Washington, 11 (AE) Atolado num conflito na Europa cujos desdobramentos aparentemente não previu e sem poder oferecer garantias sobre o desfecho da campanha de bombardeios aéreos contra a Iugoslávia, o presidente Bill Clinton terá que se preocupar a partir de amanhã com mais uma frente de batalha na guerra que iniciou, com o apoio da aliança atlântica, contra o regime do presidente sérvio, Slobodan Milosevic: o Congresso dos Estados Unidos.
O retorno dos deputados e senadores americanos de duas semanas de recesso parlamentar pode complicar os esforços de Washington para reverter o enorme fiasco inicial da operação punitiva contra Milosevic - cujo objetivo principal era proteger a população de origem muçulmana da província sérvia de Kosovo - e produzir um sucesso militar e uma solução aceitável, em termos políticos e diplomáticos.
O debate, que recolocou abruptamente a política externa no centro das preocupações americanas depois de um longo hiato, terá como pano de fundo a campanha presidencial do ano que vem, o que deve condicionar os cálculos de democratas e republicanos.
Os adversários de Clinton, por exemplo, acreditam que o erro grosseiro de cálculo que a Casa Branca fez sobre a duração possível do conflito, prevendo que Milosevic entregaria os pontos num par de semanas de ataques aéreos, reflete a preocupação do presidente de eleger seu vice, Albert Gore, cujas chances podem ser comprometidas se o conflito se prolongar.
Os deputados e senadores democratas e republicanos que acompanharam o secretário da Defesa, William Cohen, numa visita à sede da Otan e à base de Aviano, na semana passada, terão um peso especial no debate no Congresso.
Vários deles retornaram convencidos de que a vitória exigirá a mobilização de forças terrestres e Clinton deve começar a preparar os americanos para essa possibilidade.
O engajamento de tropas americanas em combates "deve ser debatida e votada pelo Congresso", disse o senador John McCain, republicano de Arizona e aspirante à Casa Branca.
Um ex-piloto da Marinha americana que passou anos como prisioneiro de guerra no Vietnã, McCain criticou desde o início a decisão de Clinton de descartar a participação de forças terrestres.
O senador foi também o primeiro político de expressão nacional a exortar a administração e a Otan a expandir o bombardeio e atacar alvos em Belgrado, o que aconteceu alguns dias depois. A disposição de McCain de defender publicamente posições difíceis deu novo fôlego à sua candidatura presidencial.
Na sexta-feira, ele e outros membros da comitiva que acompanhou Cohen escreveram a Clinton que "seria prudente para os EUA pedir à Otan para planejar missões militares adicionais, inclusive o uso de forças terrestres".
Os parlamentares afirmaram também que "o público precisa estar mais bem preparado para a probabilidade de os EUA sofrerem baixas" no conflito.

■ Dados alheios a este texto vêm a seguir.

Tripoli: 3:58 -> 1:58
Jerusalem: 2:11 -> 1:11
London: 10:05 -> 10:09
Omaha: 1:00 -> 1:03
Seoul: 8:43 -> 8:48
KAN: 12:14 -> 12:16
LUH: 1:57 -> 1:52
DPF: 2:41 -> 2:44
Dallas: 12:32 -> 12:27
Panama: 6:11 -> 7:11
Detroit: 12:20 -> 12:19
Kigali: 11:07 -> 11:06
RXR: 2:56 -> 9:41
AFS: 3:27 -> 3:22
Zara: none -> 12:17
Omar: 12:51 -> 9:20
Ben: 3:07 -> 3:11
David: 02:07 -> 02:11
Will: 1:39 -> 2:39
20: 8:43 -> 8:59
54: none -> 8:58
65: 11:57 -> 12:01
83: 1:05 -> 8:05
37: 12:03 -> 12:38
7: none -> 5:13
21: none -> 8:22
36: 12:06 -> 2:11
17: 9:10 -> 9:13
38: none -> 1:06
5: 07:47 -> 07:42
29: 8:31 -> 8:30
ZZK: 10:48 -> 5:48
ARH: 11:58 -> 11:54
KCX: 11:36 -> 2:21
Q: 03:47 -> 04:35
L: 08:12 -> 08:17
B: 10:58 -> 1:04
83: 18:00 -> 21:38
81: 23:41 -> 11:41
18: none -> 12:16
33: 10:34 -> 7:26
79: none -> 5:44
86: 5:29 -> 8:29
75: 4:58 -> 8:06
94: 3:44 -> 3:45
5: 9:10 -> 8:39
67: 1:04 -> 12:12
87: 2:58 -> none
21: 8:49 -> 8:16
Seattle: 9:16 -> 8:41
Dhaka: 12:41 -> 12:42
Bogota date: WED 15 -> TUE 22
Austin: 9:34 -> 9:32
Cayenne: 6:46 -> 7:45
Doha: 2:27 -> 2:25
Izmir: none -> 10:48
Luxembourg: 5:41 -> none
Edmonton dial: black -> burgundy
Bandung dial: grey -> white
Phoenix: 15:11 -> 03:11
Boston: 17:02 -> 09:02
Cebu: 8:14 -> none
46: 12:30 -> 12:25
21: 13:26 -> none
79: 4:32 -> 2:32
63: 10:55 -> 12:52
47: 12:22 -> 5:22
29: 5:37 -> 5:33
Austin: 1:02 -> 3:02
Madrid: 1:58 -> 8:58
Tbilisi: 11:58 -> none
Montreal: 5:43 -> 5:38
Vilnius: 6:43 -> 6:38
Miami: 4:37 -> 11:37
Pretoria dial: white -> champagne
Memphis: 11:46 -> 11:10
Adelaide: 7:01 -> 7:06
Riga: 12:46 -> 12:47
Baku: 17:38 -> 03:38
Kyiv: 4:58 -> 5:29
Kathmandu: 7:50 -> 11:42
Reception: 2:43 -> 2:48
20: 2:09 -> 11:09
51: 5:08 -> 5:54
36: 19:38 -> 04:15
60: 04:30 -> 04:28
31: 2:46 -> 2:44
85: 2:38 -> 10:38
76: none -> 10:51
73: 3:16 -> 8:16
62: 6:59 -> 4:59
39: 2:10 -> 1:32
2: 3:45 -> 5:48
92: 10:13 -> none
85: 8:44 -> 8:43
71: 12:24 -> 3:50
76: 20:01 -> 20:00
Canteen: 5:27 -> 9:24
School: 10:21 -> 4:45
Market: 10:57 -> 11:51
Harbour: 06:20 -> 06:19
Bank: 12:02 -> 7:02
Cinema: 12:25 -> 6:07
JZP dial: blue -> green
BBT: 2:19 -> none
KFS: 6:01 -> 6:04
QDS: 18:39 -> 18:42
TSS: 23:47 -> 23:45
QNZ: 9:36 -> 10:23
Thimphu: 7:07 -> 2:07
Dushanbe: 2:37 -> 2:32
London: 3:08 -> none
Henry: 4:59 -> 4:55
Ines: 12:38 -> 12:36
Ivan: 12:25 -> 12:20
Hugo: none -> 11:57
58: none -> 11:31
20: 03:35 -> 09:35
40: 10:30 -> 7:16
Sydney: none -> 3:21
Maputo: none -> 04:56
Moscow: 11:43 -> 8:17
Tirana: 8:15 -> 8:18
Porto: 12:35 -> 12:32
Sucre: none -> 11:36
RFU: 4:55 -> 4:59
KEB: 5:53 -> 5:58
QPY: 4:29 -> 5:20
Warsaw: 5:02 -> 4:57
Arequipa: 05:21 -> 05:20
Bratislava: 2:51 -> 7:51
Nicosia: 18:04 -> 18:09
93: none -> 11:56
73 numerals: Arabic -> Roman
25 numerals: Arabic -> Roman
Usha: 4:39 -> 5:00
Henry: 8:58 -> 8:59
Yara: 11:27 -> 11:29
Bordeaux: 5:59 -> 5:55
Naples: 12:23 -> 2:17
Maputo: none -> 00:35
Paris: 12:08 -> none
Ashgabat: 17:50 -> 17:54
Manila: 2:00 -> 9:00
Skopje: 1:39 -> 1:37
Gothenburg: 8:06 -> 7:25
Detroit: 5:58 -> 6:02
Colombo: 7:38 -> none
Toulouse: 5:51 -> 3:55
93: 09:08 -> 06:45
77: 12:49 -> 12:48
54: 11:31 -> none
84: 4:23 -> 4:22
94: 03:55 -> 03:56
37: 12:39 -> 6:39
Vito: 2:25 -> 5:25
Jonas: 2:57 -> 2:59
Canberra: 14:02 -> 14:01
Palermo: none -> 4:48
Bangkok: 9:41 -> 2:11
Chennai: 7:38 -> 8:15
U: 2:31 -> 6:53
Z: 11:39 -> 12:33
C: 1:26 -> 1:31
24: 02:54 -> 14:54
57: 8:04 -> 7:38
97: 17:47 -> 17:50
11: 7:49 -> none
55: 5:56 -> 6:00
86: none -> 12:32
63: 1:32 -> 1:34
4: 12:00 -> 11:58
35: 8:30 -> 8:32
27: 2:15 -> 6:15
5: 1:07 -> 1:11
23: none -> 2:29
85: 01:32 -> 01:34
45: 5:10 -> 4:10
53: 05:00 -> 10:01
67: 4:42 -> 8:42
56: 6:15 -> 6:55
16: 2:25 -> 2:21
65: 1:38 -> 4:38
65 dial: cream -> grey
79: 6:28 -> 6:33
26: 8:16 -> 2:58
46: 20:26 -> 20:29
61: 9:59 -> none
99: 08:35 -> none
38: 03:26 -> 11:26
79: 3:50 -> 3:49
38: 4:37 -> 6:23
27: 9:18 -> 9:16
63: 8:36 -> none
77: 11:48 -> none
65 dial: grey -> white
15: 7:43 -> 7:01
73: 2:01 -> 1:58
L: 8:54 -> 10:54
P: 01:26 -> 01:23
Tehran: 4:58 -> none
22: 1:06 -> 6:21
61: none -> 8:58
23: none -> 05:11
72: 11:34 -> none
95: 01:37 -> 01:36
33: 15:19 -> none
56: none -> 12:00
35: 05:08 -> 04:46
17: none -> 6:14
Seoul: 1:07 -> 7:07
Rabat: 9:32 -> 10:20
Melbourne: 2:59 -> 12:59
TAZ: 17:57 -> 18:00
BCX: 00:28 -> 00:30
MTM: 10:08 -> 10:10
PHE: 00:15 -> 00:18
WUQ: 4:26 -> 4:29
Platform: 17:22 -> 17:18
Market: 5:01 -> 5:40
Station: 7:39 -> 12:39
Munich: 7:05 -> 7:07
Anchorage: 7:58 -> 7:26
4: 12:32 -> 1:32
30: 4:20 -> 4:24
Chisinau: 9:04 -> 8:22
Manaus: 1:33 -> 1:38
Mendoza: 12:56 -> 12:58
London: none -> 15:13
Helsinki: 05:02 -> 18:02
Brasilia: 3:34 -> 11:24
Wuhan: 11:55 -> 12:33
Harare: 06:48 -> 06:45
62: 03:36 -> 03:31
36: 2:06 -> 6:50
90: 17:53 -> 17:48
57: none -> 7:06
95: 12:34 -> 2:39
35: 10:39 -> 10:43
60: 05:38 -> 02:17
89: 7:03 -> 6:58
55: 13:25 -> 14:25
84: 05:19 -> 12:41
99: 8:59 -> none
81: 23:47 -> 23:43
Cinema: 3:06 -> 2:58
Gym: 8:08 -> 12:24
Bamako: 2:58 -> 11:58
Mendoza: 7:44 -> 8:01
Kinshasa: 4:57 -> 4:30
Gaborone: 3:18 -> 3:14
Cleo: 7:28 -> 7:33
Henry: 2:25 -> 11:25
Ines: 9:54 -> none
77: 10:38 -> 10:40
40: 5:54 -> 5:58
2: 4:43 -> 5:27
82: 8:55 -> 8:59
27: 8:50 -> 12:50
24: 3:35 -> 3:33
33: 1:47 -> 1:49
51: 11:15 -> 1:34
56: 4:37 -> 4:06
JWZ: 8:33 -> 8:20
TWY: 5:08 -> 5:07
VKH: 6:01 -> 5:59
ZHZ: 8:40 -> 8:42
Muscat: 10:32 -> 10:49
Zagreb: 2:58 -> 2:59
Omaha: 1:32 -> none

Fontes do Pentágono começaram a fazer exatamente isso, neste fim de semana, admitindo que a perda de alguns pilotos faz parte dos cálculos da nova fase da campanha aérea que está sendo preparada, com a participação de helicópteros Apache e aviões desenhados para atacar de altitudes que os colocam ao alcance do fogo antiaéreo dos sérvios.
Embora o drama dos refugiados de Kosovo tenha reforçado o apoio da opinião pública americana ao ataque aéreo aliado contra as forças sérvias, e mesmo a um eventual engajamento de tropas terrestres, a perspectiva de um maior envolvimento dos EUA no conflito divide o Congresso.
O secretário da Defesa, que é um ex-senador republicano, adiantou que a administração poderá pedir ao Congresso que aprove uma declaração de apoio aos ataques contra a sérvia, mas não uma declaração formal de guerra contra a Iugoslávia.